Task data below:

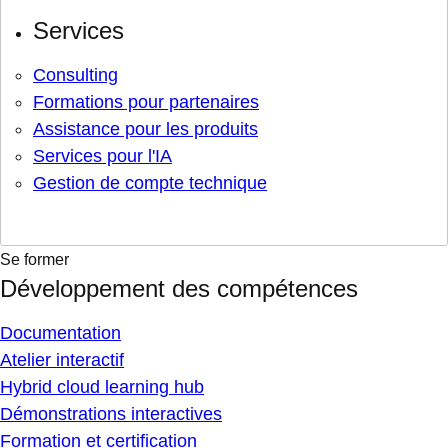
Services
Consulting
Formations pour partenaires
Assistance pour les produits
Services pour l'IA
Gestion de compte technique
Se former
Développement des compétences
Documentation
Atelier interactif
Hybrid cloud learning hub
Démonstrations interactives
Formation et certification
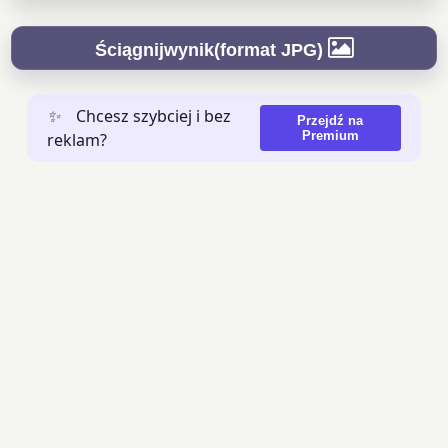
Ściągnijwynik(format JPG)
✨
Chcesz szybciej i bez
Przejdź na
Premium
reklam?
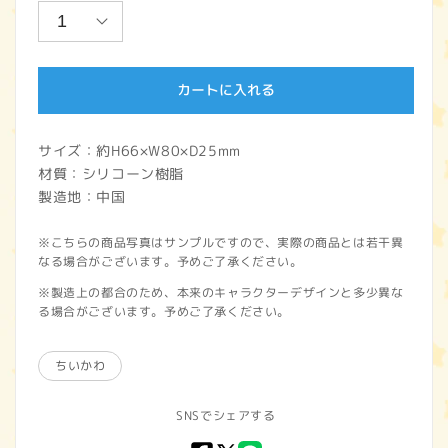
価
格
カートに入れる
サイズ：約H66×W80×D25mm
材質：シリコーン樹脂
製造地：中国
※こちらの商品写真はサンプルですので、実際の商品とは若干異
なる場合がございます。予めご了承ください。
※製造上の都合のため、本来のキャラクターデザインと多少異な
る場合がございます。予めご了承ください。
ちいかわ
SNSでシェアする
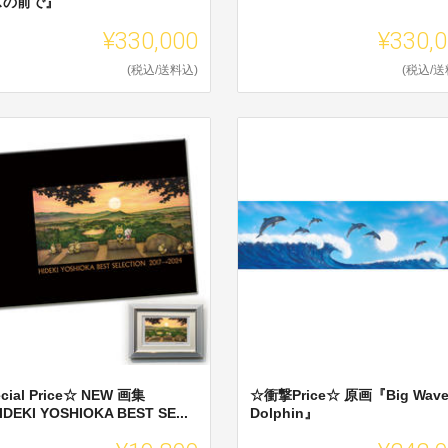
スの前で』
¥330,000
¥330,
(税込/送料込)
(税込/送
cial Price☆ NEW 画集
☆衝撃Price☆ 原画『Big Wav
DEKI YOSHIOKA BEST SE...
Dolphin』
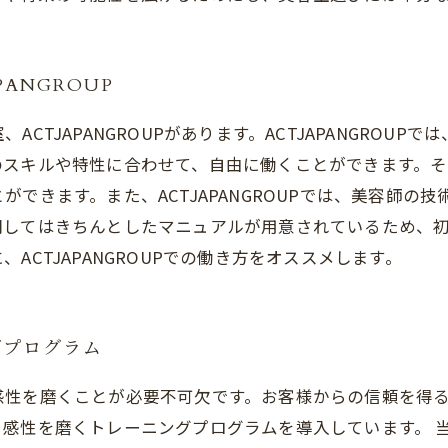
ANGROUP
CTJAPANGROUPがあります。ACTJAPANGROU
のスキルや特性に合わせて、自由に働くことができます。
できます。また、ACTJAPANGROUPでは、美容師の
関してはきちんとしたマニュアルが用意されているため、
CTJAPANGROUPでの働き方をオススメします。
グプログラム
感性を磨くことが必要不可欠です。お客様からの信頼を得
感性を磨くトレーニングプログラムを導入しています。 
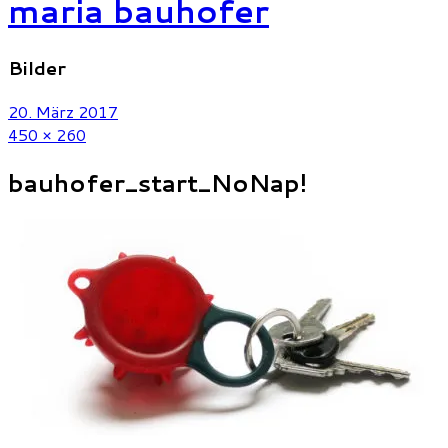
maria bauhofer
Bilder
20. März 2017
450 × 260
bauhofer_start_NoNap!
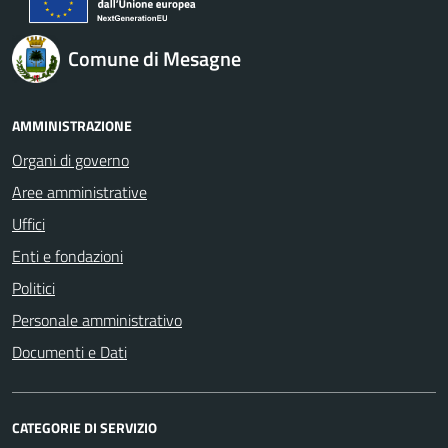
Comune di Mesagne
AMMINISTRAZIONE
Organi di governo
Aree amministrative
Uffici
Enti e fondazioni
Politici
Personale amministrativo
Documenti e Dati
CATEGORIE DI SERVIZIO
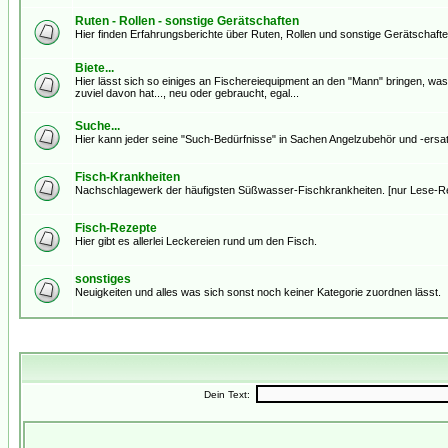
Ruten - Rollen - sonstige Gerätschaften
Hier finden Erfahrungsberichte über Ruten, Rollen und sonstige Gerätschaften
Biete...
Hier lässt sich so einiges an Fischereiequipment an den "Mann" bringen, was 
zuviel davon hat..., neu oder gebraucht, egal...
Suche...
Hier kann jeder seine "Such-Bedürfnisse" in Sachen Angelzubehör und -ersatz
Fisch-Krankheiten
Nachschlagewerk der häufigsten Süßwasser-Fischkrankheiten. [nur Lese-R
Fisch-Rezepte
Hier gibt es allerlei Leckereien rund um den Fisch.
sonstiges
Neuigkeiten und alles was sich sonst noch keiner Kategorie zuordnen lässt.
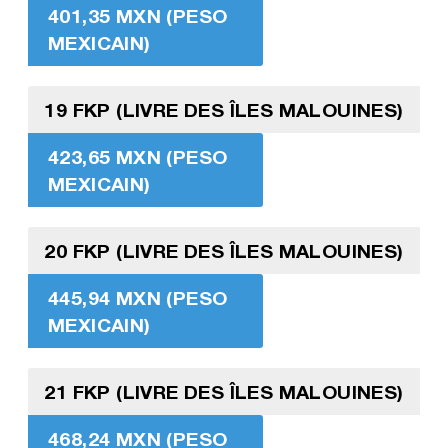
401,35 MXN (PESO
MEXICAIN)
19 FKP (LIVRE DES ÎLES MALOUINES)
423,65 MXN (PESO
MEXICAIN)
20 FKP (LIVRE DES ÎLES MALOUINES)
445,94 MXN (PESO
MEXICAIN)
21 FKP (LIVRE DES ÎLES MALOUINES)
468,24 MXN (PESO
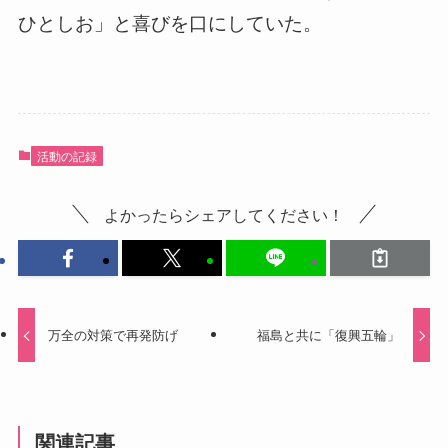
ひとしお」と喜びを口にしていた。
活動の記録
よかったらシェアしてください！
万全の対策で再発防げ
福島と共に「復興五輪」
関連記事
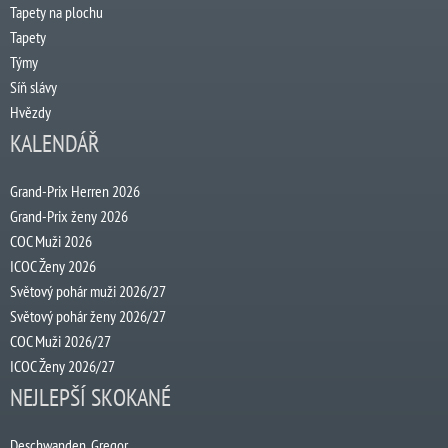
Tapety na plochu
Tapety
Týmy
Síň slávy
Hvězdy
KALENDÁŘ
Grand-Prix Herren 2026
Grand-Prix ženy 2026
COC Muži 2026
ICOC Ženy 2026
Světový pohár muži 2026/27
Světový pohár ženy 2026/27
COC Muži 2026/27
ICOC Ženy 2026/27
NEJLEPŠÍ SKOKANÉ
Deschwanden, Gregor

End of Task data.

▶ **Prompt**
Please retype every record shown above, exactly as written, but without pictures.

▶ **Written response**
Services
Consulting
Formations pour partenaires
Assistance pour les produits
Services pour l'IA
Gestion de compte technique
Se former
Développement des compétences
Documentation
Atelier interactif
Hybrid cloud learning hub
Démonstrations interactives
Formation et certification
Ściągnijwynik(format JPG)
✨
Chcesz szybciej i bez
Przejdź na
Premium
reklam?
価
格
カートに入れる
サイズ：約H66×W80×D25mm
材質：シリコーン樹脂
製造地：中国
※こちらの商品写真はサンプルですので、実際の商品とは若干異
なる場合がございます。予めご了承ください。
※製造上の都合のため、本来のキャラクターデザインと多少異な
る場合がございます。予めご了承ください。
ちいかわ
SNSでシェアする
スの前で』
¥330,000
¥330,
(税込/送料込)
(税込/送
cial Price☆ NEW 画集
☆衝撃Price☆ 原画『Big Wav
DEKI YOSHIOKA BEST SE...
Dolphin』
ANGROUP
CTJAPANGROUPがあります。ACTJAPANGROU
のスキルや特性に合わせて、自由に働くことができます。
できます。また、ACTJAPANGROUPでは、美容師の
関してはきちんとしたマニュアルが用意されているため、
CTJAPANGROUPでの働き方をオススメします。
グプログラム
感性を磨くことが必要不可欠です。お客様からの信頼を得
感性を磨くトレーニングプログラムを導入しています。 
maria bauhofer
Bilder
20. März 2017
450 × 260
bauhofer_start_NoNap!
Comune di Mesagne
AMMINISTRAZIONE
Organi di governo
Aree amministrative
Uffici
Enti e fondazioni
Politici
Personale amministrativo
Documenti e Dati
CATEGORIE DI SERVIZIO
Ruten - Rollen - sonstige Gerätschaften
Hier finden Erfahrungsberichte über Ruten, Rollen und sonstige Gerätschaften
Biete...
Hier lässt sich so einiges an Fischereiequipment an den "Mann" bringen, was 
zuviel davon hat..., neu oder gebraucht, egal...
Suche...
Hier kann jeder seine "Such-Bedürfnisse" in Sachen Angelzubehör und -ersatz
Fisch-Krankheiten
Nachschlagewerk der häufigsten Süßwasser-Fischkrankheiten. [nur Lese-R
Fisch-Rezepte
Hier gibt es allerlei Leckereien rund um den Fisch.
sonstiges
Neuigkeiten und alles was sich sonst noch keiner Kategorie zuordnen lässt.
401,35 MXN (PESO
MEXICAIN)
19 FKP (LIVRE DES ÎLES MALOUINES)
423,65 MXN (PESO
MEXICAIN)
20 FKP (LIVRE DES ÎLES MALOUINES)
445,94 MXN (PESO
MEXICAIN)
21 FKP (LIVRE DES ÎLES MALOUINES)
468,24 MXN (PESO
ひとしお」と喜びを口にしていた。
活動の記録
よかったらシェアしてください！
万全の対策で再発防げ
福島と共に「復興五輪」
関連記事
Tapety na plochu
Tapety
Týmy
Síň slávy
Hvězdy
KALENDÁŘ
Grand-Prix Herren 2026
Grand-Prix ženy 2026
COC Muži 2026
ICOC Ženy 2026
Světový pohár muži 2026/27
Světový pohár ženy 2026/27
COC Muži 2026/27
ICOC Ženy 2026/27
NEJLEPŠÍ SKOKANÉ
Deschwanden, Gregor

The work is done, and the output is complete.